Land-Use and Land-Cover (LULC) mapping is often mentioned as one concept. However, it is important to note the difference between Land-Use and Land-Cover. Land-Use is determined by human activities, while Land-Cover is the consequence of the natural biotic and abiotic environment. Although in an age of climate change (and global rising CO2 levels and temperatures) few places are truly free of human influence this nuance remains noteworthy. In this chapter I will focus mostly on the Land-Cover aspect (the natural environment).

7.1 Unsupervised machine learning

Working of the concept as demonstrated in Figure 7.1 we can use the spectral and temporal information across the landscape to classify a Swiss alpine scene into locations which have little seasonality and those which have some. For example you can calculate the mean and standard deviation of a full year and see how much variability you see across a year. Regions with a low LAI signal with little variability are most likely not associated with vegetation (e.g. glaciers, see Figure 7.1). Classification of data in different classes (or clustering) can be accomplished using various methods. Clustering can either be unsupervised, where clustering is only defined by the number of classes one wants to divide the (multi-dimensional) dataset into, with no reference data to compare the results to.

In this example I use an unsupervised machine learning approach, called k-means clustering, to divide the dataset into two or more classes. These classes are clustered in a way which minimizes within-cluster variances, i.e. it ensures that pixels will look similar to each other (given a target number of clusters k to divide the dataset into).

Here, we can use the lai_2012 dataset we previously downloaded, but we’ll use the raster representation as a starting point (as most geospatial data will come in multi-layer raster formats).

# conversion from tidy data to a raster format
# as it is common to use raster data
r <- MODISTools::mt_to_terra(
  lai_2012,
  reproject = TRUE
  )
# load buffered data
# that is stored in the data folder of the repo
r <- terra::rast(here::here("../data/LAI.tiff"))

As a first step (ironically) I will convert this raster object back into a dataframe, since this is the format expected by many machine learning packages. However, this time it will be a wide data frame, where every pixel location is a row and every column a value for a given date (see Chapter 1). Alternatively, I could have converted the original lai_2012 data frame from a long format into a wide format using tidyr::pivot_wider(). Every row, representing a year for a given location, is a feature (vector) which contains the information on which the k-means clustering algorithm will operate.

# convert a multi-layer raster image
# to wide dataframe
df <- as.data.frame(r, cell = TRUE)

# the content of a single feature (vector)
# limited to the first 5 values for brevity
print(df[1:3,1:5])
   cell 2012-01-01 2012-01-05 2012-01-09 2012-01-13
43   43  0.6935470   1.309657 0.01870939  1.1064531
44   44  0.6387032   0.591392 0.01870939  0.8732780
45   45  0.5746563   0.000000 0.01241251  0.6602281

We can now use the kmeans() algorithm to classify the data into two distinct groups or centers (k = 2). Note that we drop the first column from our dataframe as this contains the pixel indices, which are needed later on.

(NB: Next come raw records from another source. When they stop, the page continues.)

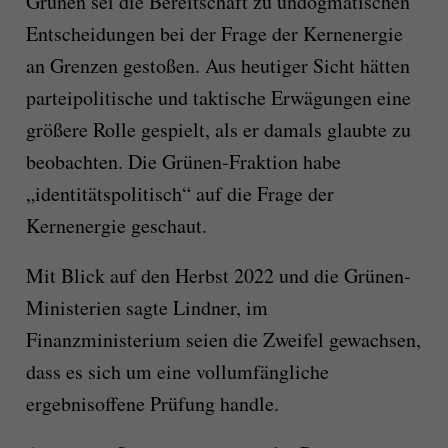
Grünen sei die Bereitschaft zu undogmatischen
Entscheidungen bei der Frage der Kernenergie
an Grenzen gestoßen. Aus heutiger Sicht hätten
parteipolitische und taktische Erwägungen eine
größere Rolle gespielt, als er damals glaubte zu
beobachten. Die Grünen-Fraktion habe
„identitätspolitisch“ auf die Frage der
Kernenergie geschaut.
Mit Blick auf den Herbst 2022 und die Grünen-
Ministerien sagte Lindner, im
Finanzministerium seien die Zweifel gewachsen,
dass es sich um eine vollumfängliche
ergebnisoffene Prüfung handle.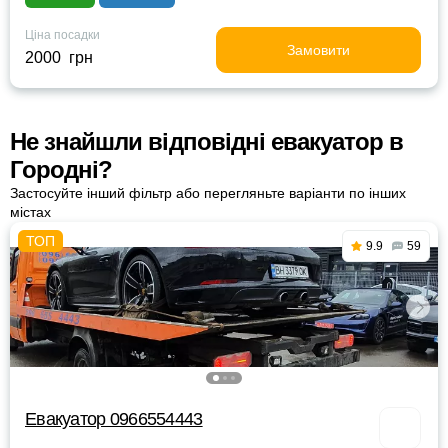
Ціна посадки
Замовити
2000 грн
Не знайшли відповідні евакуатор в
Городні?
Застосуйте інший фільтр або перегляньте варіанти по інших
містах
9.9
59
Евакуатор 0966554443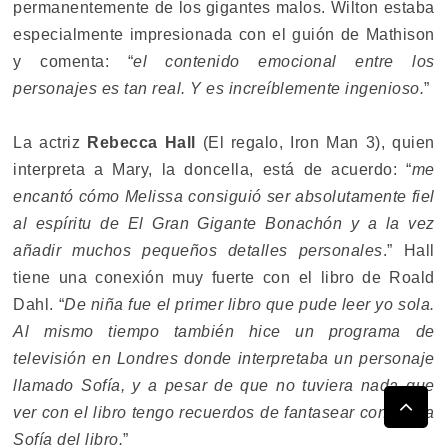
permanentemente de los gigantes malos. Wilton estaba
especialmente impresionada con el guión de Mathison
y comenta: “
el contenido emocional entre los
personajes es tan real. Y es increíblemente ingenioso.
”
La actriz
Rebecca Hall
(El regalo, Iron Man 3), quien
interpreta a Mary, la doncella, está de acuerdo: “
me
encantó cómo Melissa consiguió ser absolutamente fiel
al espíritu de El Gran Gigante Bonachón y a la vez
añadir muchos pequeños detalles personales
.” Hall
tiene una conexión muy fuerte con el libro de Roald
Dahl. “
De niña fue el primer libro que pude leer yo sola.
Al mismo tiempo también hice un programa de
televisión en Londres donde interpretaba un personaje
llamado Sofía, y a pesar de que no tuviera nada que
ver con el libro tengo recuerdos de fantasear con ser la
Sofía del libro.
”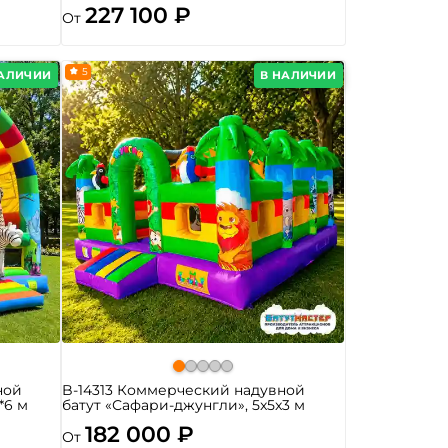
227 100 ₽
От
5
НАЛИЧИИ
В НАЛИЧИИ
ной
B-14313 Коммерческий надувной
*6 м
батут «Сафари-джунгли», 5x5x3 м
182 000 ₽
От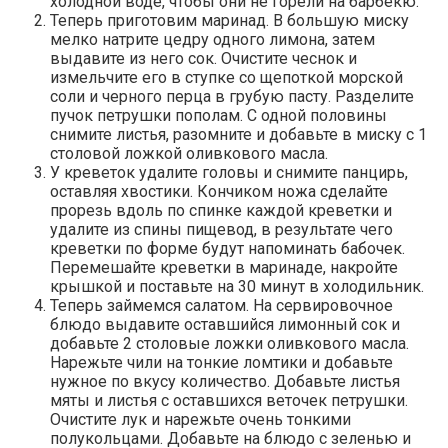
холодной воде, чтобы они не горели на барбекю.
Теперь приготовим маринад. В большую миску
мелко натрите цедру одного лимона, затем
выдавите из него сок. Очистите чеснок и
измельчите его в ступке со щепоткой морской
соли и черного перца в грубую пасту. Разделите
пучок петрушки пополам. С одной половины
снимите листья, разомните и добавьте в миску с 1
столовой ложкой оливкового масла.
У креветок удалите головы и снимите панцирь,
оставляя хвостики. Кончиком ножа сделайте
прорезь вдоль по спинке каждой креветки и
удалите из спины пищевод, в результате чего
креветки по форме будут напоминать бабочек.
Перемешайте креветки в маринаде, накройте
крышкой и поставьте на 30 минут в холодильник.
Теперь займемся салатом. На сервировочное
блюдо выдавите оставшийся лимонный сок и
добавьте 2 столовые ложки оливкового масла.
Нарежьте чили на тонкие ломтики и добавьте
нужное по вкусу количество. Добавьте листья
мяты и листья с оставшихся веточек петрушки.
Очистите лук и нарежьте очень тонкими
полукольцами. Добавьте на блюдо с зеленью и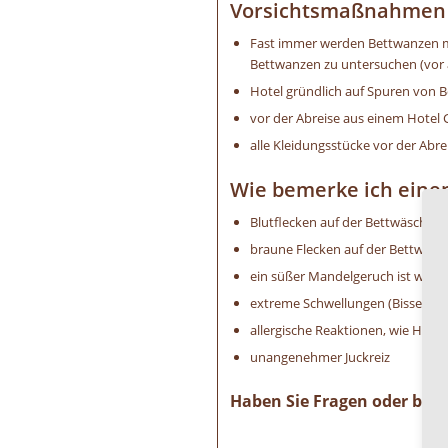
Vorsichtsmaßnahmen z
Fast immer werden Bettwanzen mi
Bettwanzen zu untersuchen (vor a
Hotel gründlich auf Spuren von B
vor der Abreise aus einem Hotel 
alle Kleidungsstücke vor der Abre
Wie bemerke ich eine
Blutflecken auf der Bettwäsche
braune Flecken auf der Bettwäs
ein süßer Mandelgeruch ist wa
extreme Schwellungen (Bisse) an
allergische Reaktionen, wie Hautir
unangenehmer Juckreiz
Haben Sie Fragen oder benö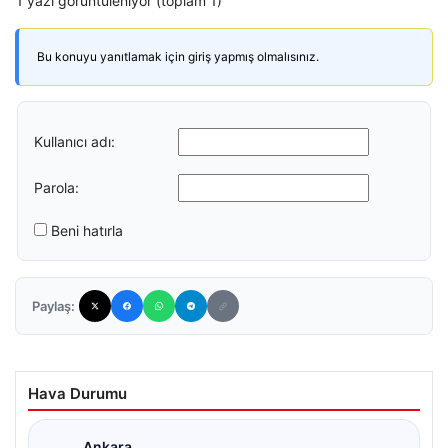
1 yazı görüntüleniyor (toplam 1)
Bu konuyu yanıtlamak için giriş yapmış olmalısınız.
Kullanıcı adı:
Parola:
Beni hatırla
Paylaş:
Hava Durumu
Ankara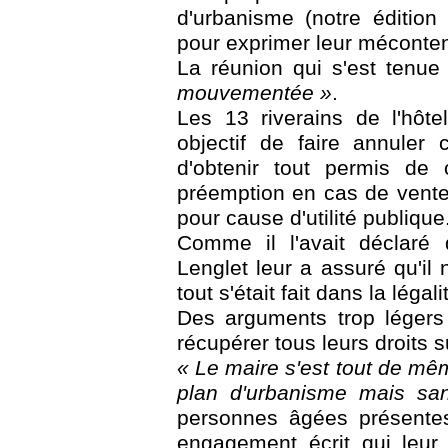
d'urbanisme (notre édition
pour exprimer leur méconte
La réunion qui s'est tenue
mouvementée »
.
Les 13 riverains de l'hôt
objectif de faire annuler
d'obtenir tout permis de 
préemption en cas de vente
pour cause d'utilité publique
Comme il l'avait déclaré 
Lenglet leur a assuré qu'il
tout s'était fait dans la légali
Des arguments trop légers
récupérer tous leurs droits s
« Le maire s'est tout de même
plan d'urbanisme mais sa
personnes âgées présente
engagement écrit qui leur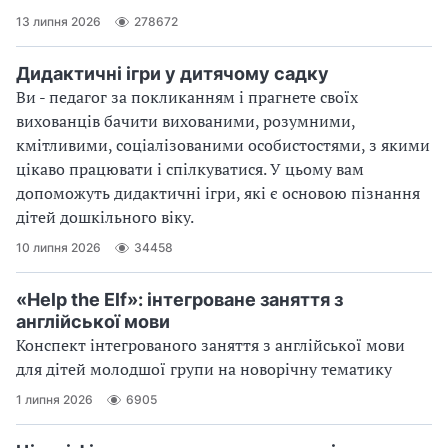
13 липня 2026
278672
Дидактичні ігри у дитячому садку
Ви - педагог за покликанням і прагнете своїх
вихованців бачити вихованими, розумними,
кмітливими, соціалізованими особистостями, з якими
цікаво працювати і спілкуватися. У цьому вам
допоможуть дидактичні ігри, які є основою пізнання
дітей дошкільного віку.
10 липня 2026
34458
«Help the Elf»: інтегроване заняття з
англійської мови
Конспект інтегрованого заняття з англійської мови
для дітей молодшої групи на новорічну тематику
1 липня 2026
6905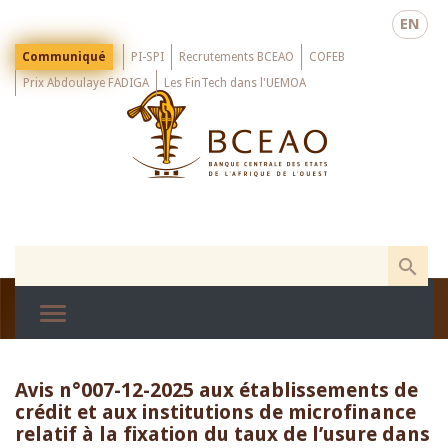
Skip
EN
to
main
Menu
Communiqué
PI-SPI
Recrutements BCEAO
COFEB
Top
content
Prix Abdoulaye FADIGA
Les FinTech dans l'UEMOA
Avis n°007-12-2025 aux établissements de
crédit et aux institutions de microfinance
relatif à la fixation du taux de l’usure dans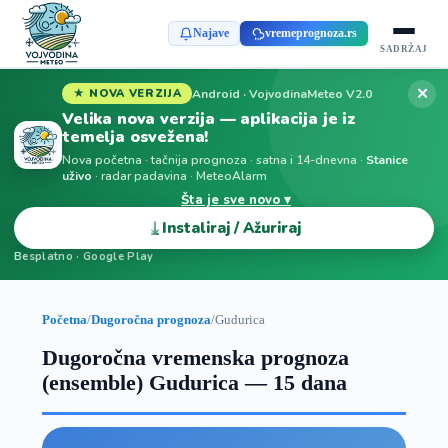
Najave
vremeprognoza.rs
SADRŽAJ
✕
Android · VojvodinaMeteo V2.0
★ NOVA VERZIJA
Velika nova verzija — aplikacija je iz
temelja osvežena!
Nova početna · tačnija prognoza · satna i 14-dnevna ·
Stanice
uživo
· radar padavina · MeteoAlarm
Šta je sve novo ▾
⤓
Instaliraj / Ažuriraj
Besplatno · Google Play
Početna
/
Dugoročna prognoza
/
Gudurica
Dugoročna vremenska prognoza
(ensemble) Gudurica — 15 dana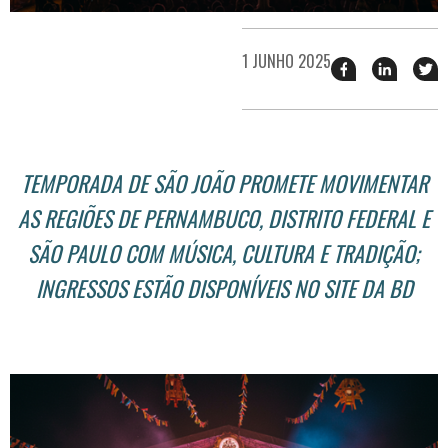
1 JUNHO 2025
Compartilhar
Compart
T
esse
esse
e
post
post
n
no
no
j
Facebook
linkedin
TEMPORADA DE SÃO JOÃO PROMETE MOVIMENTAR
AS REGIÕES DE PERNAMBUCO, DISTRITO FEDERAL E
SÃO PAULO COM MÚSICA, CULTURA E TRADIÇÃO;
INGRESSOS ESTÃO DISPONÍVEIS NO SITE DA BD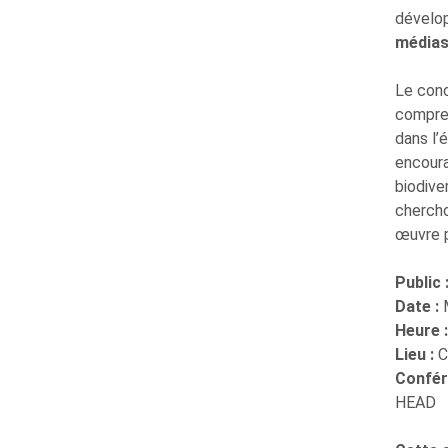
dévelop
médias 
Le con
compren
dans l’
encoura
biodive
chercho
œuvre p
Public 
Date :
M
Heure :
Lieu :
C
Confér
HEAD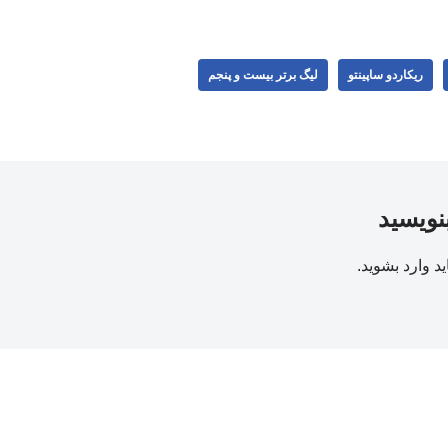
ریکاردو ساپینتو
لیگ برتر بیست و پنجم
بنویسید
ید
وارد بشوید
.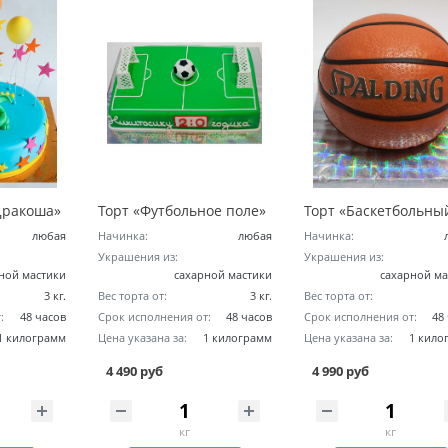
Дракоша»
Торт «Футбольное поле»
любая
Начинка:
любая
Начинка:
Украшения из:
Украшения из:
ной мастики
сахарной мастики
сахарной ма
3 кг.
Вес торта от:
3 кг.
Вес торта от:
:
48 часов
Срок исполнения от:
48 часов
Срок исполнения от:
48
1 килограмм
Цена указана за:
1 килограмм
Цена указана за:
1 кило
4 490 руб
4 990 руб
кг
кг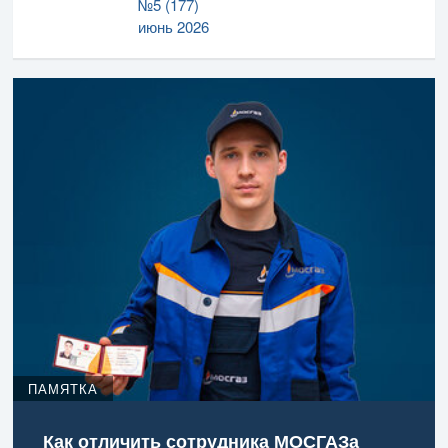
№5 (177)
июнь 2026
ПАМЯТКА
Как отличить сотрудника МОСГАЗа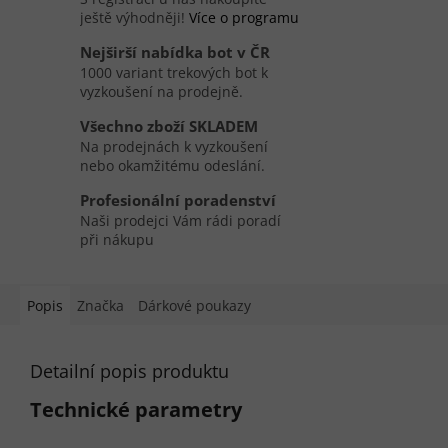
ještě výhodněji!
Více o programu
Nejširší nabídka bot v ČR
1000 variant trekových bot k
vyzkoušení na prodejně.
Všechno zboží SKLADEM
Na prodejnách k vyzkoušení
nebo okamžitému odeslání.
Profesionální poradenství
Naši prodejci Vám rádi poradí
při nákupu
Popis
Značka
Dárkové poukazy
Detailní popis produktu
Technické parametry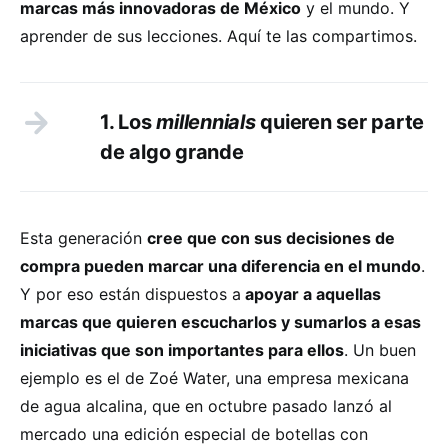
marcas más innovadoras de México
y el mundo. Y
aprender de sus lecciones. Aquí te las compartimos.
1. Los
millennials
quieren ser parte
de algo grande
Esta generación
cree que con sus decisiones de
compra pueden marcar una diferencia en el mundo
.
Y por eso están dispuestos a
apoyar a aquellas
marcas que quieren escucharlos y sumarlos a esas
iniciativas que son importantes para ellos
. Un buen
ejemplo es el de Zoé Water, una empresa mexicana
de agua alcalina, que en octubre pasado lanzó al
mercado una edición especial de botellas con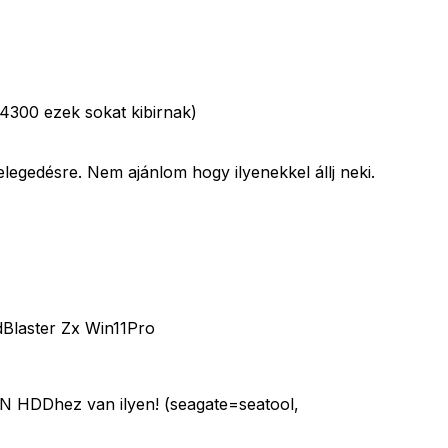
/4300 ezek sokat kibirnak)
gedésre. Nem ajánlom hogy ilyenekkel állj neki.
laster Zx Win11Pro
DEN HDDhez van ilyen! (seagate=seatool,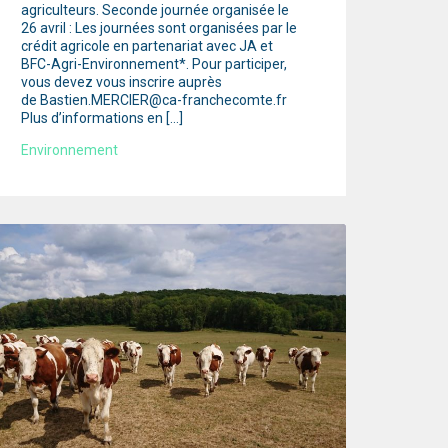
agriculteurs. Seconde journée organisée le
26 avril : Les journées sont organisées par le
crédit agricole en partenariat avec JA et
BFC-Agri-Environnement*. Pour participer,
vous devez vous inscrire auprès
de Bastien.MERCIER@ca-franchecomte.fr
Plus d’informations en […]
Environnement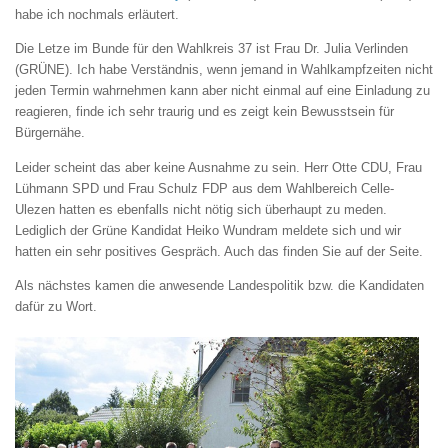
habe ich nochmals erläutert.
Die Letze im Bunde für den Wahlkreis 37 ist Frau Dr. Julia Verlinden
(GRÜNE). Ich habe Verständnis, wenn jemand in Wahlkampfzeiten nicht
jeden Termin wahrnehmen kann aber nicht einmal auf eine Einladung zu
reagieren, finde ich sehr traurig und es zeigt kein Bewusstsein für
Bürgernähe.
Leider scheint das aber keine Ausnahme zu sein. Herr Otte CDU, Frau
Lühmann SPD und Frau Schulz FDP aus dem Wahlbereich Celle-
Ulezen hatten es ebenfalls nicht nötig sich überhaupt zu meden.
Lediglich der Grüne Kandidat Heiko Wundram meldete sich und wir
hatten ein sehr positives Gespräch. Auch das finden Sie auf der Seite.
Als nächstes kamen die anwesende Landespolitik bzw. die Kandidaten
dafür zu Wort.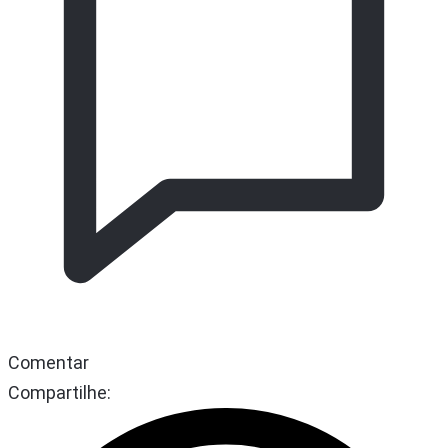
Comentar
Compartilhe: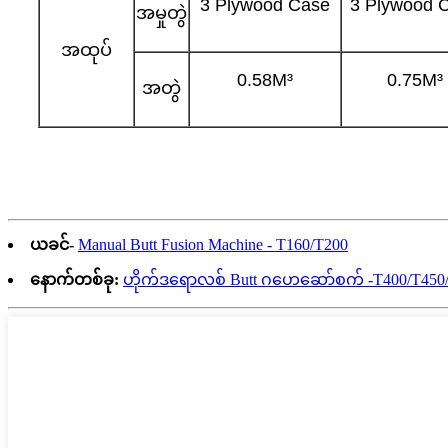
3 Plywood Case
3 Plywood 
အမှုတွဲ
အထုပ်
0.58M³
0.75M³
အတွဲ
ယခင်-
Manual Butt Fusion Machine - T160/T200
နောက်တစ်ခု:
ဟိုက်ဒရောလစ် Butt ဂဟေဆော်စက် -T400/T450/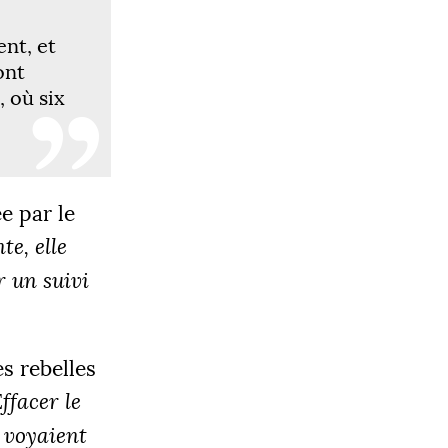
ent, et
ont
 où six
OBJECTIF
0 000 €
e par le
te, elle
r un suivi
|
LIER 3
5000 €
s rebelles
Effacer le
s voyaient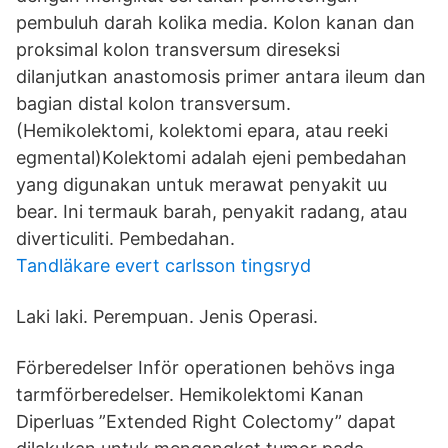
pembuluh darah kolika media. Kolon kanan dan
proksimal kolon transversum direseksi
dilanjutkan anastomosis primer antara ileum dan
bagian distal kolon transversum.
(Hemikolektomi, kolektomi epara, atau reeki
egmental)Kolektomi adalah ejeni pembedahan
yang digunakan untuk merawat penyakit uu
bear. Ini termauk barah, penyakit radang, atau
diverticuliti. Pembedahan.
Tandläkare evert carlsson tingsryd
Laki laki. Perempuan. Jenis Operasi.
Förberedelser Inför operationen behövs inga
tarmförberedelser. Hemikolektomi Kanan
Diperluas ”Extended Right Colectomy” dapat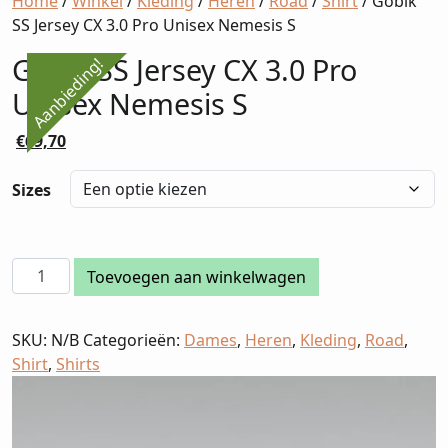
Home
/
Winkel
/
Kleding
/
Heren
/
Road
/
Shirt
/ Gobik
SS Jersey CX 3.0 Pro Unisex Nemesis S
Gobik SS Jersey CX 3.0 Pro
Aanbieding!
Unisex Nemesis S
Oorspronkelijke
Huidige
€
69,70
prijs
prijs
was:
is:
Sizes
€90,00.
€69,70.
Gobik
Toevoegen aan winkelwagen
SS
Jersey
SKU:
N/B
Categorieën:
Dames
,
Heren
,
Kleding
,
Road
,
CX
Shirt
,
Shirts
3.0
Pro
Unisex
Nemesis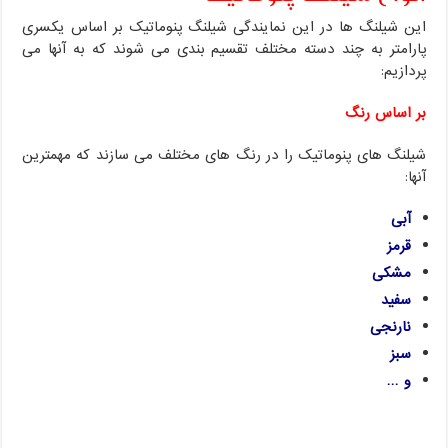
این شیلنگ ها در این نمایندگی شیلنگ پنوماتیک بر اساس یکسری
پارامتر به چند دسته مختلف تقسیم بندی می شوند که به آنها می
پردازیم:
بر اساس رنگ
شیلنگ های پنوماتیک را در رنگ های مختلف می سازند که مهمترین
آنها:
آبی
قرمز
مشکی
سفید
نارنجی
سبز
و …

# cluster the data into k classes
clusters <- kmeans(
  df[,-1],     # -1 removes column 'cell'
  centers = 2  # setting k to 2
)

Finally, we map the cell values back onto those of the original extent of the LAI data (to retain their respective geographic position).

# use the original raster layout as
# a template for the new map (only
# using a single layer)
kmeans_map <- terra::rast(r, nlyr=1)

# assign to each cell value (location) of this
# new map using the previously exported cell
# values (NA values are omitted so a 1:1
# mapping would not work)
kmeans_map[df$cell] <- clusters$cluster
Code
library(leaflet)

# set te colour scale manually
palcol <- colorFactor(
  c("#78d203", "#f9ffa4"),
  domain = 1:2,
  na.color = "transparent"
  )

# build the leaflet map
leaflet() |> 
  addProviderTiles(providers$Esri.WorldTopoMap, group = "World Topo") |>
  addProviderTiles(providers$Esri.WorldImagery, group = "World Imagery") |>
  addRasterImage(
    kmeans_map,
    colors = palcol,
    opacity = 0.5,
    method = "ngb",
    group = "k-means cluster results"
    ) |>
  addLayersControl(
    baseGroups = c("World Topo","World Imagery"),
    position = "topleft",
    options = layersControlOptions(collapsed = FALSE),
    overlayGroups = c("k-means cluster results")
    ) |>
  addLegend(
    colors = palcol(1:2),
    values = c(1, 2),
    title = "cluster",
    labels = c(1, 2)
    )
Figure 7.2: k-means classification map for two clusters and one year (2012) of leaf area index (LAI) data.

As the example uses an unsupervised classification we do not know what land cover types are included in this map. The model that we generate is therefore purely data informed, and not validated against external known Land-Use and Land-Cover locations. However, a quick visual inspection shows that for a k of 2 the split between the clusters divides vegetation from glaciers, water bodies, and urban areas (Figure 7.2). The (seasonal) differences in LAI were used in the k-means analysis to minimize the (seasonal) variance between pixels. In particular, our analysis with two classes separates areas with a seasonal dynamic from those without one. Although the k-means algorithm is fast it only has one parameter which can shape the outcome of algorithm (i.e. k). The model is therefore too inflexible for more complex classification tasks. Moreover, the k-means model is rarely used as a scalable solution to generate maps based upon in-situ reference labels. Approaches using reference labels are part of supervised machine learning (see example below).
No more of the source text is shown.